Andina

Peruvian gastronomy fest exceeds expectations in Morocco

gastronomia marruecos

gastronomia marruecos

16:10 | Rabatt (Morocco), Dec. 08.

The Peruvian Embassy to the Kingdom of Morocco, in collaboration with La Cuchara restaurant —one of the most popular in the Moroccan capital Rabat— have organized the Peruvian Gastronomy Festival, an event displaying Peru’s representative dishes to Moroccan special guests and foodies.

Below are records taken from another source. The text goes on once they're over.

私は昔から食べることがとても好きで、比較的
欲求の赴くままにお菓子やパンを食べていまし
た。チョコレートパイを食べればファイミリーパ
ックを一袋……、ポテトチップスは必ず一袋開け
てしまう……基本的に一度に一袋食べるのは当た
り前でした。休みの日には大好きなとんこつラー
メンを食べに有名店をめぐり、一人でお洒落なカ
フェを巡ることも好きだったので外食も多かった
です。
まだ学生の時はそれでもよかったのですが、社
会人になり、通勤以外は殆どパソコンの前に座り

Some of the most notable dishes include ceviche, causa limeña, pulpo con aji panca, jalea, sudado de pescado, among other specialties of the Peruvian cuisine; all of them were accompanied by the flagship cocktail, pisco sour.  

The festival kicked off on 7 December in the presence of 80 special guests including authorities, representatives from culture and restoration circles, Rabat’s principal chefs, gastronomic businessmen, culinary opinion leaders, food importers and diplomatic corps.

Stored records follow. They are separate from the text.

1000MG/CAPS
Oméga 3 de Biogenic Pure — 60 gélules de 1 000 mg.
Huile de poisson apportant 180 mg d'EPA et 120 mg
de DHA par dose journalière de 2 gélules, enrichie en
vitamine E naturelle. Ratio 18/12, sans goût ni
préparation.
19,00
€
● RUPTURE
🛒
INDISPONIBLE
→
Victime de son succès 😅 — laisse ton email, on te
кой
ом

The event has exceeded expectations, as the restaurant is completely booked for every single day.

The festival was organized by Chef Jhosef Arias, owner of Piscomar and Callao 24 restaurants in Madrid and an important figure among the most important Peruvian restaurateurs in Spain.

Along with Amin Azmani, Executive Chef at La Cuchara restaurant, Arias shared his most sophisticated culinary knowledge about typical Peruvian products, such as fish, shellfish, aji amarillo (yellow chili pepper), purple Andean potato, and aji panca (panca chili pepper).

Peruvian Ambassador Carlos Velasco emphasized that the Peruvian cuisine week is part of the Foreign Affairs Ministry efforts to disseminate gastronomy as its country brand's best quality and, in the case of Morocco, to facilitate cultural ties between the two once-distant countries.